Bedouin shepherds walk past tents set up in the Jordan Valley near the West Bank city of Jericho. (AFP/File)
BETHLEHEM (Ma’an) -- Israeli forces demolished at least nine Palestinian structures in the occupied West Bank district of Jericho on Monday morning.
The United Nations Office for the Coordination of Humanitarian Affairs (OCHA) reported that the demolitions took place in the village of Khirbet al-Kurzaliya in the Jordan Valley, near the town of Jiftlik Abu al-Aajaj.
A spokesperson for the Coordinator of Government Activities in the Territories (COGAT), the Israeli agency responsible for implementing Israeli policies in Palestinian territory, told Ma’an that “enforcement” measures were carried out against nine structures in Jiftlik for being built without Israel-issued permits.

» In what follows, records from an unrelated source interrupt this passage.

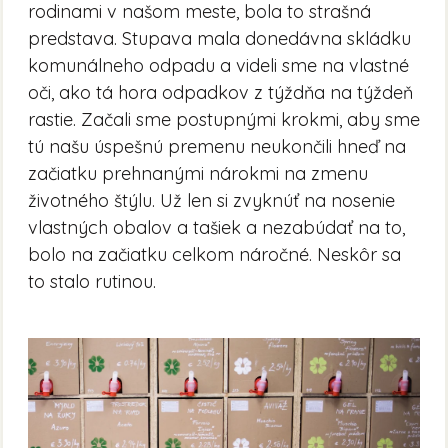
rodinami v našom meste, bola to strašná
predstava. Stupava mala donedávna skládku
komunálneho odpadu a videli sme na vlastné
oči, ako tá hora odpadkov z týždňa na týždeň
rastie. Začali sme postupnými krokmi, aby sme
tú našu úspešnú premenu neukončili hneď na
začiatku prehnanými nárokmi na zmenu
životného štýlu. Už len si zvyknúť na nosenie
vlastných obalov a tašiek a nezabúdať na to,
bolo na začiatku celkom náročné. Neskôr sa
to stalo rutinou.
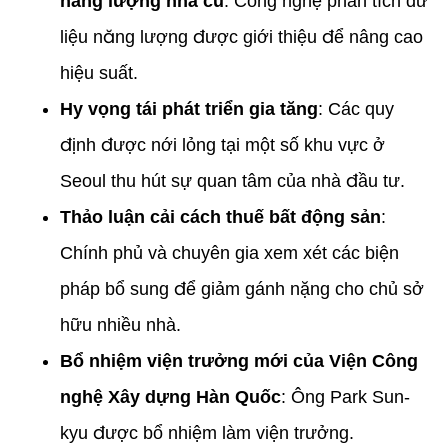
năng lượng nhà cũ
: Công nghệ phân tích dữ
liệu năng lượng được giới thiệu để nâng cao
hiệu suất.
Hy vọng tái phát triển gia tăng
: Các quy
định được nới lỏng tại một số khu vực ở
Seoul thu hút sự quan tâm của nhà đầu tư.
Thảo luận cải cách thuế bất động sản
:
Chính phủ và chuyên gia xem xét các biện
pháp bổ sung để giảm gánh nặng cho chủ sở
hữu nhiều nhà.
Bổ nhiệm viện trưởng mới của Viện Công
nghệ Xây dựng Hàn Quốc
: Ông Park Sun-
kyu được bổ nhiệm làm viện trưởng.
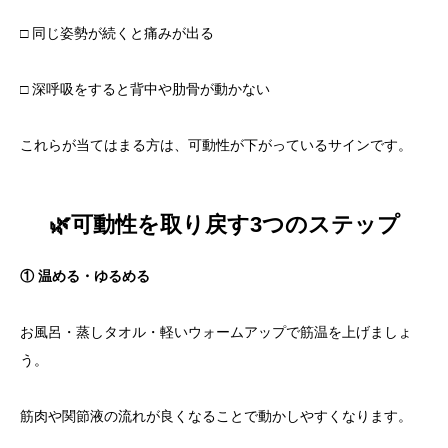
□ 同じ姿勢が続くと痛みが出る
□ 深呼吸をすると背中や肋骨が動かない
これらが当てはまる方は、可動性が下がっているサインです。
🌿可動性を取り戻す3つのステップ
① 温める・ゆるめる
お風呂・蒸しタオル・軽いウォームアップで筋温を上げましょ
う。
筋肉や関節液の流れが良くなることで動かしやすくなります。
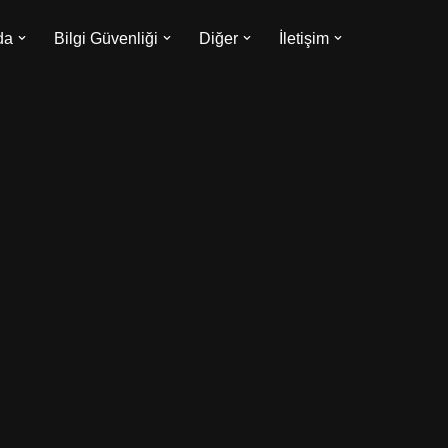
da
Bilgi Güvenliği
Diğer
İletişim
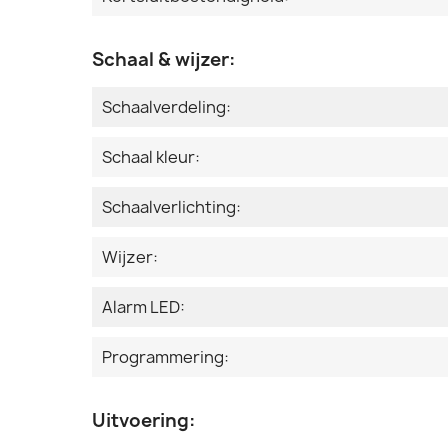
Schaal & wijzer:
Schaalverdeling:
Schaal kleur:
Schaalverlichting:
Wijzer:
Alarm LED:
Programmering:
Uitvoering:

The spokesperson added that the structures had been previously demolished, and that they were located in a “firing zone.”
Rights groups have said that Israeli military training zones, known as a "firing zones," are used as a pretext to fully annex portions of the occupied West Bank.
Nearly 20 percent of the occupied West Bank has been declared "firing zones" since the 1970s, but according to the UN, nearly 80 percent of these areas are not in fact used for military training. However, when military training does take place, Israel forces families to leave their homes for hours or days at a time until the drill is over.
Communities that find themselves inside declared "firing zones" face a high risk of losing their livelihoods, homes, and schools.
Forming a third of the occupied West Bank, with 88 percent of its land classified as Area C -- under full Israeli military control -- the Jordan Valley has long been a strategic area of land unlikely to return to Palestinians following Israel's occupation in 1967.
Demolitions of Palestinian infrastructure and residences occur frequently in Area C, with Bedouin and herding communities being particularly vulnerable to such policies.
Israel almost never gives Palestinians permission to build in land classified as Area C -- the more than 60 percent of the West Bank under full Israeli control -- leaving residents no choice but to build their homes without permits who “live in constant fear of their homes and livelihoods being destroyed,” Israeli rights group B’Tselem has said.